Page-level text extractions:
· · · · · · ·

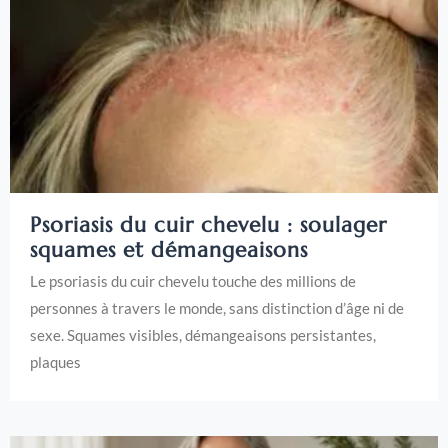
Psoriasis du cuir chevelu : soulager
squames et démangeaisons
Le psoriasis du cuir chevelu touche des millions de
personnes à travers le monde, sans distinction d’âge ni de
sexe. Squames visibles, démangeaisons persistantes,
plaques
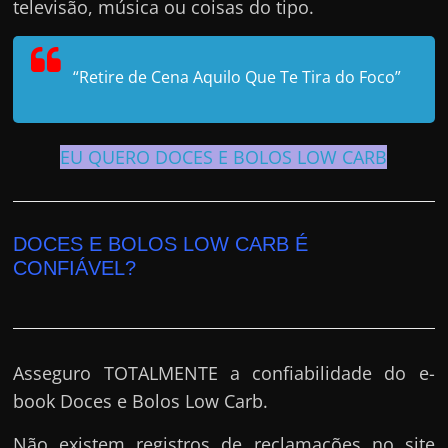
televisão, música ou coisas do tipo.
“Retire de Cena Aquilo Que Te Tira do Foco”
EU QUERO DOCES E BOLOS LOW CARB
DOCES E BOLOS LOW CARB É
CONFIÁVEL?
Asseguro TOTALMENTE a confiabilidade do e-
book Doces e Bolos Low Carb.
Não existem registros de reclamações no site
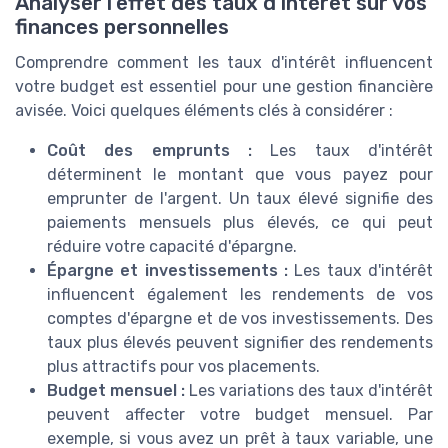
Analyser l'effet des taux d'intérêt sur vos
finances personnelles
Comprendre comment les taux d'intérêt influencent
votre budget est essentiel pour une gestion financière
avisée. Voici quelques éléments clés à considérer :
Coût des emprunts :
Les taux d'intérêt
déterminent le montant que vous payez pour
emprunter de l'argent. Un taux élevé signifie des
paiements mensuels plus élevés, ce qui peut
réduire votre capacité d'épargne.
Épargne et investissements :
Les taux d'intérêt
influencent également les rendements de vos
comptes d'épargne et de vos investissements. Des
taux plus élevés peuvent signifier des rendements
plus attractifs pour vos placements.
Budget mensuel :
Les variations des taux d'intérêt
peuvent affecter votre budget mensuel. Par
exemple, si vous avez un prêt à taux variable, une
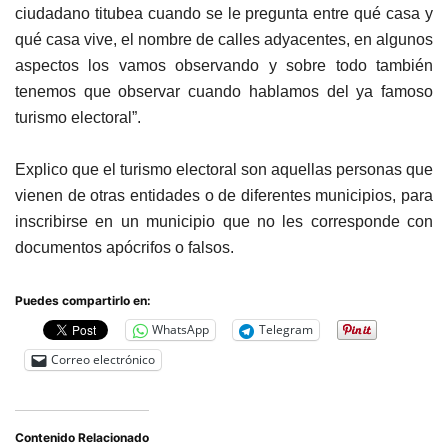
ciudadano titubea cuando se le pregunta entre qué casa y
qué casa vive, el nombre de calles adyacentes, en algunos
aspectos los vamos observando y sobre todo también
tenemos que observar cuando hablamos del ya famoso
turismo electoral”.
Explico que el turismo electoral son aquellas personas que
vienen de otras entidades o de diferentes municipios, para
inscribirse en un municipio que no les corresponde con
documentos apócrifos o falsos.
Puedes compartirlo en:
WhatsApp
Telegram
Correo electrónico
Contenido Relacionado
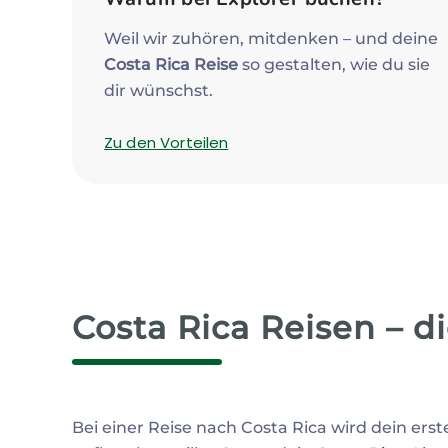
Weil wir zuhören, mitdenken – und deine
Costa Rica Reise
so gestalten, wie du sie
dir wünschst.
Zu den Vorteilen
Costa Rica Reisen – d
Bei einer Reise nach Costa Rica wird dein erst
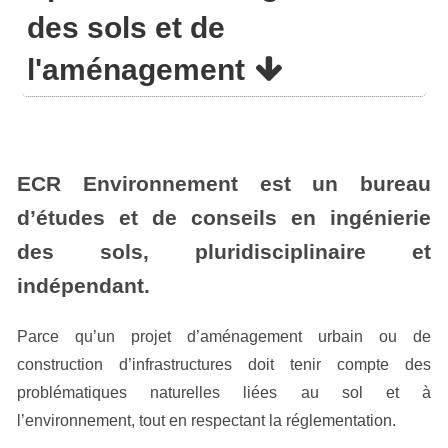
des sols et de
l'aménagement
ECR Environnement est un bureau
d’études et de conseils en ingénierie
des sols, pluridisciplinaire et
indépendant.
Parce qu’un projet d’aménagement urbain ou de
construction d’infrastructures doit tenir compte des
problématiques naturelles liées au sol et à
l’environnement, tout en respectant la réglementation.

· · · · · · ·

ASSIGNED TASK >> Using the data above, print every line exactly, omitting pictures.

FINAL ANSWER >>
Psoriasis du cuir chevelu : soulager
squames et démangeaisons
Le psoriasis du cuir chevelu touche des millions de
personnes à travers le monde, sans distinction d’âge ni de
sexe. Squames visibles, démangeaisons persistantes,
plaques
televisão, música ou coisas do tipo.
“Retire de Cena Aquilo Que Te Tira do Foco”
EU QUERO DOCES E BOLOS LOW CARB
DOCES E BOLOS LOW CARB É
CONFIÁVEL?
Asseguro TOTALMENTE a confiabilidade do e-
book Doces e Bolos Low Carb.
Não existem registros de reclamações no site
Analyser l'effet des taux d'intérêt sur vos
finances personnelles
Comprendre comment les taux d'intérêt influencent
votre budget est essentiel pour une gestion financière
avisée. Voici quelques éléments clés à considérer :
Coût des emprunts :
Les taux d'intérêt
déterminent le montant que vous payez pour
emprunter de l'argent. Un taux élevé signifie des
paiements mensuels plus élevés, ce qui peut
réduire votre capacité d'épargne.
Épargne et investissements :
Les taux d'intérêt
influencent également les rendements de vos
comptes d'épargne et de vos investissements. Des
taux plus élevés peuvent signifier des rendements
plus attractifs pour vos placements.
Budget mensuel :
Les variations des taux d'intérêt
peuvent affecter votre budget mensuel. Par
exemple, si vous avez un prêt à taux variable, une
ciudadano titubea cuando se le pregunta entre qué casa y
qué casa vive, el nombre de calles adyacentes, en algunos
aspectos los vamos observando y sobre todo también
tenemos que observar cuando hablamos del ya famoso
turismo electoral”.
Explico que el turismo electoral son aquellas personas que
vienen de otras entidades o de diferentes municipios, para
inscribirse en un municipio que no les corresponde con
documentos apócrifos o falsos.
Puedes compartirlo en:
WhatsApp
Telegram
Correo electrónico
Contenido Relacionado
Weil wir zuhören, mitdenken – und deine
Costa Rica Reise
so gestalten, wie du sie
dir wünschst.
Zu den Vorteilen
Costa Rica Reisen – d
Bei einer Reise nach Costa Rica wird dein erst
des sols et de
l'aménagement
ECR Environnement est un bureau
d’études et de conseils en ingénierie
des sols, pluridisciplinaire et
indépendant.
Parce qu’un projet d’aménagement urbain ou de
construction d’infrastructures doit tenir compte des
problématiques naturelles liées au sol et à
l’environnement, tout en respectant la réglementation.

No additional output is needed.